EXERCISE: Write out every record below exactly as it stands, leaving the pictures out.

RECORDED DATA:

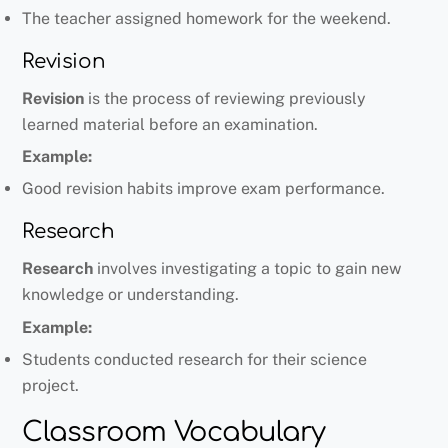
The teacher assigned homework for the weekend.
Revision
Revision
is the process of reviewing previously
learned material before an examination.
Example:
Good revision habits improve exam performance.
Research
Research
involves investigating a topic to gain new
knowledge or understanding.
Example:
Students conducted research for their science
project.
Classroom Vocabulary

OUTPUT FOR THIS TASK:
The teacher assigned homework for the weekend.
Revision
Revision
is the process of reviewing previously
learned material before an examination.
Example:
Good revision habits improve exam performance.
Research
Research
involves investigating a topic to gain new
knowledge or understanding.
Example:
Students conducted research for their science
project.
Classroom Vocabulary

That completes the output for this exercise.